“Why, he was one of the leaders in the movement for your nomination.”
“As he took pains to remind me.”
“Is this likely to be made a political issue?”
“I don’t think so. Not in the party sense. The German crowd want to push the bill through as quietly as possible.”
“That’s natural. Once they get their system fastened on the schools—”
“It’s there to stay.”
“I guess I’ll get back to the office, Mr. Laurens. I want to get in touch with our reporter at the hearing.” Olin, the reporter in question, abruptly ceased yawning his head off upon receipt of instructions to follow closely the representations made for the bill. His story, edited by Jeremy himself with illuminating side touches, turned that innocent-seeming measure inside out and revealed some interesting phenomena on the inner side.
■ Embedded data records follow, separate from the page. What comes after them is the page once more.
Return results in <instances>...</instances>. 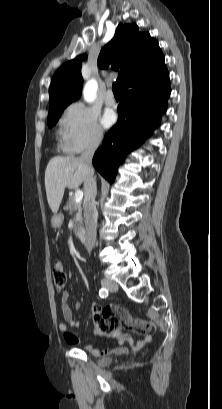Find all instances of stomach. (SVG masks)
I'll list each match as a JSON object with an SVG mask.
<instances>
[{
	"label": "stomach",
	"instance_id": "stomach-1",
	"mask_svg": "<svg viewBox=\"0 0 222 409\" xmlns=\"http://www.w3.org/2000/svg\"><path fill=\"white\" fill-rule=\"evenodd\" d=\"M64 217L62 214L56 215L53 220L52 224L54 227H60L63 224Z\"/></svg>",
	"mask_w": 222,
	"mask_h": 409
}]
</instances>
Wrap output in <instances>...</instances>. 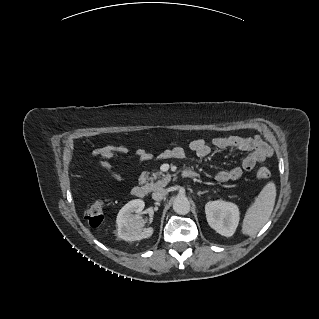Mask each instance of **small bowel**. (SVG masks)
<instances>
[{
  "instance_id": "small-bowel-1",
  "label": "small bowel",
  "mask_w": 319,
  "mask_h": 319,
  "mask_svg": "<svg viewBox=\"0 0 319 319\" xmlns=\"http://www.w3.org/2000/svg\"><path fill=\"white\" fill-rule=\"evenodd\" d=\"M189 149L197 157H207L213 149L217 150H236L247 153L240 164L226 170H220L216 173L215 179L218 182L234 181L241 178L244 172H249L255 168L258 163L263 162L269 155V149L258 136H229L219 137L212 141L203 139H194L189 144ZM131 149L124 143H110L99 147L94 151V156L98 159L99 165L105 175L114 182H121V177L116 173L110 163V159L116 155H128ZM141 161H149L151 153L145 148L138 147L133 152ZM164 157L171 159H184L187 156L186 149L183 147H174L163 152Z\"/></svg>"
}]
</instances>
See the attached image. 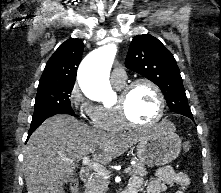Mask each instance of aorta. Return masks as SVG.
Returning a JSON list of instances; mask_svg holds the SVG:
<instances>
[{
    "label": "aorta",
    "instance_id": "762f6f07",
    "mask_svg": "<svg viewBox=\"0 0 221 193\" xmlns=\"http://www.w3.org/2000/svg\"><path fill=\"white\" fill-rule=\"evenodd\" d=\"M115 52V45L108 44L94 50L82 61L78 70V82L89 98L104 101L113 94L108 71Z\"/></svg>",
    "mask_w": 221,
    "mask_h": 193
}]
</instances>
One remark of Magnus Laurens—“I got my first schooling in the Corner School-House and I want to see it stay as American as it was in my day”—stuck in Jeremy’s mind. Out of it he constructed an editorial on the Corner School-House as the keystone of Americanism, never for an instant foreboding that the phrase would become the catchword of a bitter campaign. The first effect of the editorial was to bring Embree around to the Club at dinner-time to find Jeremy.
“What on earth did you make that break for?” cried the harassed statesman.
“Break? It wasn’t a break. That bill means more than you think.”
“It means nothing serious. Or it would n’t have, if you had n’t made an issue of it. Now, the Lord knows what we’re in for!”